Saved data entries
Segment Open
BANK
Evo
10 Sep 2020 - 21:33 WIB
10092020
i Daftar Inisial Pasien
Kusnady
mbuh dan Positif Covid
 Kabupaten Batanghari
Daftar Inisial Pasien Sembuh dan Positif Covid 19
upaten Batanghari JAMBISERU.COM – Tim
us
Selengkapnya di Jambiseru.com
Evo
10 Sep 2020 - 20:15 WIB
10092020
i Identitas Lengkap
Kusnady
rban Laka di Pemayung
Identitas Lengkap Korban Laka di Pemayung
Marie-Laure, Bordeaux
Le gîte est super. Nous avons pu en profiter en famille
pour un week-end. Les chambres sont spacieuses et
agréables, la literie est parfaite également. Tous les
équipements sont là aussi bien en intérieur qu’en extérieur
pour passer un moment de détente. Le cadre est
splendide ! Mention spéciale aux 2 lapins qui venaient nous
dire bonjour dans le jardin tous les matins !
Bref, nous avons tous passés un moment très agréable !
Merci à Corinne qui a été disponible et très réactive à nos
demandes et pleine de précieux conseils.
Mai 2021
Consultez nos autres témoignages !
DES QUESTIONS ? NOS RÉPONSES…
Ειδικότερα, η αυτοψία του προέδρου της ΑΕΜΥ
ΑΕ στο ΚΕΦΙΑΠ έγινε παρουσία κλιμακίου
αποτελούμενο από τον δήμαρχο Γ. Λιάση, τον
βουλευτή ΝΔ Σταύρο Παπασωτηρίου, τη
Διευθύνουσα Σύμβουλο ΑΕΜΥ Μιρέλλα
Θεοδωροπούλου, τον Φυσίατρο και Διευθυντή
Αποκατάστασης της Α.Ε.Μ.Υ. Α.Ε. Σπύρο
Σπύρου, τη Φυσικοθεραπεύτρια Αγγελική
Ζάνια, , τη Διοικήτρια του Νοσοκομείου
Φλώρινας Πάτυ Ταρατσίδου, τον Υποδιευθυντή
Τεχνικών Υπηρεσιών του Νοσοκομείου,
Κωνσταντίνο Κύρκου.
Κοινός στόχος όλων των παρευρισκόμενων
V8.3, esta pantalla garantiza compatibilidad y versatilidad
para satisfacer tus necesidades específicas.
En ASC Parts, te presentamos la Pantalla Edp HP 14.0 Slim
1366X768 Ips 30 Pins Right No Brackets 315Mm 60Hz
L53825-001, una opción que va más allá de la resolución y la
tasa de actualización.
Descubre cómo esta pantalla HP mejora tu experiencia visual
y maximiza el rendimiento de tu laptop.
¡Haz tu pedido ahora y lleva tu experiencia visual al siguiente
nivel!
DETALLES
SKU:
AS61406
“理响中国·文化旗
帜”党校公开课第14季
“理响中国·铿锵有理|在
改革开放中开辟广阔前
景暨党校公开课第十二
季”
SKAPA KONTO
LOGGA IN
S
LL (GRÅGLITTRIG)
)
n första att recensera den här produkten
Segment Closed
The line containing "upaten Batanghari JAMBISERU.COM – Tim" and every line after it, up to and including the last line of the records, should be reproduced exactly, with nothing else.

Solution for this problem
upaten Batanghari JAMBISERU.COM – Tim
us
Selengkapnya di Jambiseru.com
Evo
10 Sep 2020 - 20:15 WIB
10092020
i Identitas Lengkap
Kusnady
rban Laka di Pemayung
Identitas Lengkap Korban Laka di Pemayung
Marie-Laure, Bordeaux
Le gîte est super. Nous avons pu en profiter en famille
pour un week-end. Les chambres sont spacieuses et
agréables, la literie est parfaite également. Tous les
équipements sont là aussi bien en intérieur qu’en extérieur
pour passer un moment de détente. Le cadre est
splendide ! Mention spéciale aux 2 lapins qui venaient nous
dire bonjour dans le jardin tous les matins !
Bref, nous avons tous passés un moment très agréable !
Merci à Corinne qui a été disponible et très réactive à nos
demandes et pleine de précieux conseils.
Mai 2021
Consultez nos autres témoignages !
DES QUESTIONS ? NOS RÉPONSES…
Ειδικότερα, η αυτοψία του προέδρου της ΑΕΜΥ
ΑΕ στο ΚΕΦΙΑΠ έγινε παρουσία κλιμακίου
αποτελούμενο από τον δήμαρχο Γ. Λιάση, τον
βουλευτή ΝΔ Σταύρο Παπασωτηρίου, τη
Διευθύνουσα Σύμβουλο ΑΕΜΥ Μιρέλλα
Θεοδωροπούλου, τον Φυσίατρο και Διευθυντή
Αποκατάστασης της Α.Ε.Μ.Υ. Α.Ε. Σπύρο
Σπύρου, τη Φυσικοθεραπεύτρια Αγγελική
Ζάνια, , τη Διοικήτρια του Νοσοκομείου
Φλώρινας Πάτυ Ταρατσίδου, τον Υποδιευθυντή
Τεχνικών Υπηρεσιών του Νοσοκομείου,
Κωνσταντίνο Κύρκου.
Κοινός στόχος όλων των παρευρισκόμενων
V8.3, esta pantalla garantiza compatibilidad y versatilidad
para satisfacer tus necesidades específicas.
En ASC Parts, te presentamos la Pantalla Edp HP 14.0 Slim
1366X768 Ips 30 Pins Right No Brackets 315Mm 60Hz
L53825-001, una opción que va más allá de la resolución y la
tasa de actualización.
Descubre cómo esta pantalla HP mejora tu experiencia visual
y maximiza el rendimiento de tu laptop.
¡Haz tu pedido ahora y lleva tu experiencia visual al siguiente
nivel!
DETALLES
SKU:
AS61406
“理响中国·文化旗
帜”党校公开课第14季
“理响中国·铿锵有理|在
改革开放中开辟广阔前
景暨党校公开课第十二
季”
SKAPA KONTO
LOGGA IN
S
LL (GRÅGLITTRIG)
)
n första att recensera den här produkten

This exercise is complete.